TNO rapport 19859/11336/LAS/mcb
22
Op basis van het literatuuronderzoek (zie hoofdstuk 2) en uit overleg met de gemeente Rheden werd verwacht dat de deelneemsters veel moeite zouden hebben met het richting geven aan hun toekomst, dat zij zich moeilijk konden richten op het oriënteren op, en zoeken van, werk. Om de moeders aanvullende ondersteuning te bieden bij het richting geven aan hun toekomst hebben we aan het JOBS programma een aantal elementen toegevoegd het Lifeskills programma. Lifeskills één van de SKILLS trainingen die is gericht op het maken van een toekomstbeeld, met werk als mogelijke invulling. Door een aantal onderwerpen toe te voegen uit de Lifeskills training kon beter worden aangesloten op de situatie waarin de deelnemers zich bevonden. Een nadere invulling voor het trainingsprogramma in onderhavig project vindt u paragraaf 4.2.3.

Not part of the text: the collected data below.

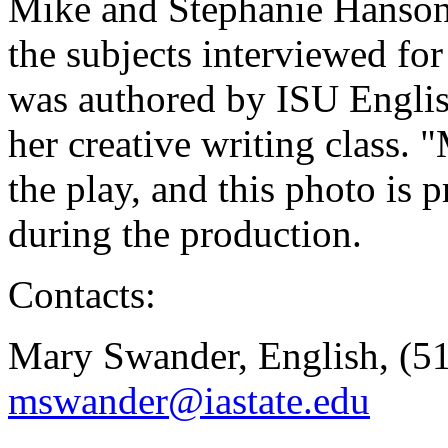
Mike and Stephanie Hanson
the subjects interviewed fo
was authored by ISU Engli
her creative writing class. "
the play, and this photo is
during the production.
Contacts:
Mary Swander, English, (5
mswander@iastate.edu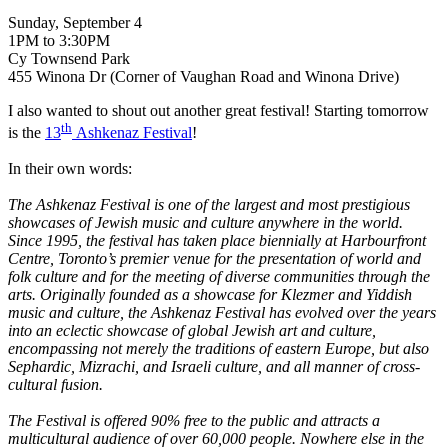
Sunday, September 4
1PM to 3:30PM
Cy Townsend Park
455 Winona Dr (Corner of Vaughan Road and Winona Drive)
I also wanted to shout out another great festival! Starting tomorrow
th
is the
13
Ashkenaz Festival
!
In their own words:
The Ashkenaz Festival is one of the largest and most prestigious
showcases of Jewish music and culture anywhere in the world.
Since 1995, the festival has taken place biennially at Harbourfront
Centre, Toronto’s premier venue for the presentation of world and
folk culture and for the meeting of diverse communities through the
arts. Originally founded as a showcase for Klezmer and Yiddish
music and culture, the Ashkenaz Festival has evolved over the years
into an eclectic showcase of global Jewish art and culture,
encompassing not merely the traditions of eastern Europe, but also
Sephardic, Mizrachi, and Israeli culture, and all manner of cross-
cultural fusion.
The Festival is offered 90% free to the public and attracts a
multicultural audience of over 60,000 people. Nowhere else in the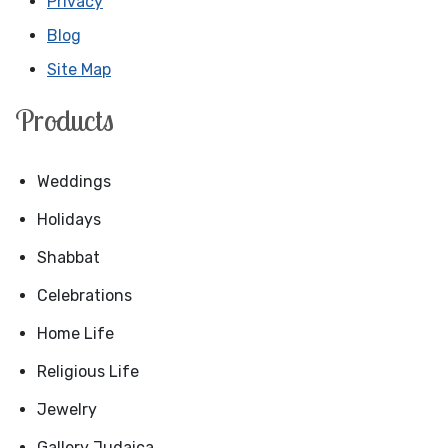
Privacy
Blog
Site Map
Products
Weddings
Holidays
Shabbat
Celebrations
Home Life
Religious Life
Jewelry
Gallery Judaica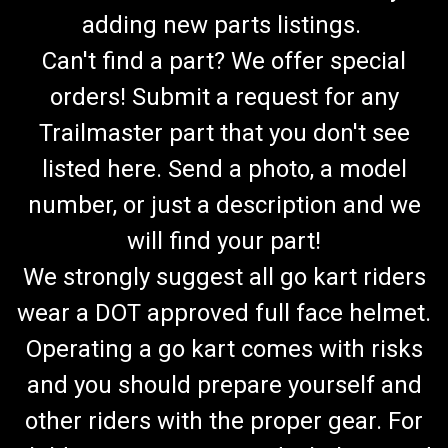
adding new parts listings.
Can't find a part? We offer special
orders! Submit a request for any
Trailmaster part that you don't see
listed here. Send a photo, a model
number, or just a description and we
will find your part!
We strongly suggest all go kart riders
wear a DOT approved full face helmet.
Operating a go kart comes with risks
and you should prepare yourself and
other riders with the proper gear. For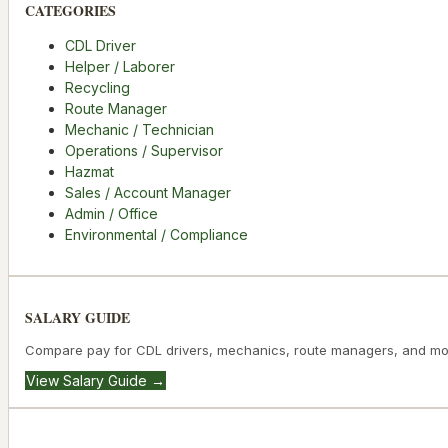
CATEGORIES
CDL Driver
Helper / Laborer
Recycling
Route Manager
Mechanic / Technician
Operations / Supervisor
Hazmat
Sales / Account Manager
Admin / Office
Environmental / Compliance
SALARY GUIDE
Compare pay for CDL drivers, mechanics, route managers, and mo
View Salary Guide →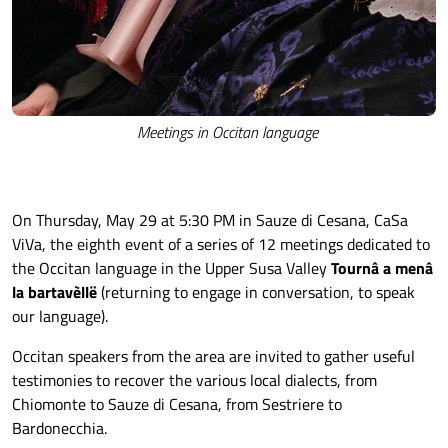
Meetings in Occitan language
On Thursday, May 29 at 5:30 PM in Sauze di Cesana, CaSa
ViVa, the eighth event of a series of 12 meetings dedicated to
the Occitan language in the Upper Susa Valley
Tournâ a menâ
la bartavèllë
(returning to engage in conversation, to speak
our language).
Occitan speakers from the area are invited to gather useful
testimonies to recover the various local dialects, from
Chiomonte to Sauze di Cesana, from Sestriere to
Bardonecchia.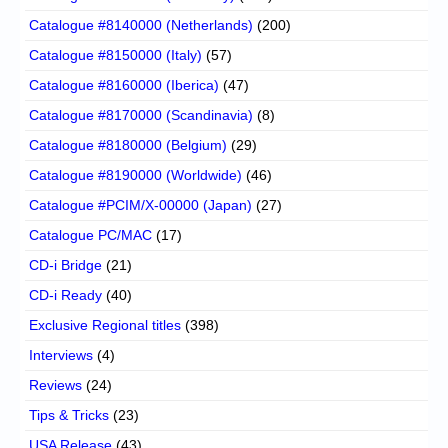
Catalogue #8140000 (Netherlands)
(200)
Catalogue #8150000 (Italy)
(57)
Catalogue #8160000 (Iberica)
(47)
Catalogue #8170000 (Scandinavia)
(8)
Catalogue #8180000 (Belgium)
(29)
Catalogue #8190000 (Worldwide)
(46)
Catalogue #PCIM/X-00000 (Japan)
(27)
Catalogue PC/MAC
(17)
CD-i Bridge
(21)
CD-i Ready
(40)
Exclusive Regional titles
(398)
Interviews
(4)
Reviews
(24)
Tips & Tricks
(23)
USA Release
(43)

TNO rapport 19859/11336/LAS/mcb
4
Effectiviteit van JOBS voor moeders met jonge kinderen: een experimentele studie
4.1
Inleiding
23
In het kader van het huidige project hebben in totaal 40 moeders met jonge kinderen een training gevolgd waarbij aspecten van JOBS en LifeSkills zijn gecombineerd. Met een experimentele studie heeft TNO vervolgens onderzocht wat de effectiviteit van deze training was in termen van activering en re-integratie (de uitstroom naar regulier werk). De centrale onderzoeksvraag in de huidige experimentele studie luidde:“Hoe effectief is de JOBS training voor werkloze vrouwen met kinderen tot 5 jaar in het bevorderen van uitstroom naar regulier werk, activering en de mentale gesteldheid”. Het is te verwachten dat het bij deze doelgroep enige tijd zal duren voordat er effecten zichtbaar zijn op ‘harde’ succescriteria (uitstroom naar regulier werk). Bij sommige moeders zullen dusdanig veel obstakels aanwezig zijn dat arbeidsparticipatie (op korte termijn) niet haalbaar is. Daarom is het zinvol om daarnaast ook ‘zachte’ succescriteria te formuleren waarop in de tussentijd geëvalueerd kan worden. Hierdoor kan inzichtelijk worden gemaakt welke ontwikkelingen en veranderingen optreden bij de moeders als gevolg van deelname de training, ook al vertaalt dat zich (nog) niet in uitstroom. We hebben daarom informatie verzameld over zowel de ‘harde’ effectmaten als op de ‘zachte’ effectmaten, waar we vanuit onderzoek en de praktijk weten dat die van invloed zijn op de activering van de moeders of voorspellend zijn voor de daadwerkelijke uitstroom naar werk. In deze studie is voor de volgende ‘zachte’ uitkomstmaten gekozen: • Werkzoekactiviteiten. De activiteiten die moeders hebben uitgevoerd om werk te vinden en in de variabelen die dit beïnvloeden (de intentie om werk te zoeken, de attitude die men heeft ten aanzien van werk en het zoeken van werk, het zelfvertrouwen dat men heeft m.b.t. het zoeken van werk, de obstakels die men ervaart en het omgaan met tegenslag). • Het mentale welzijn van de moeders. In deze studie is gekeken naar depressiviteit, ouderlijke stress en de competentiebeleving over de opvoeding. In de volgende paragraaf staan de verschillende effectmaten nader beschreven.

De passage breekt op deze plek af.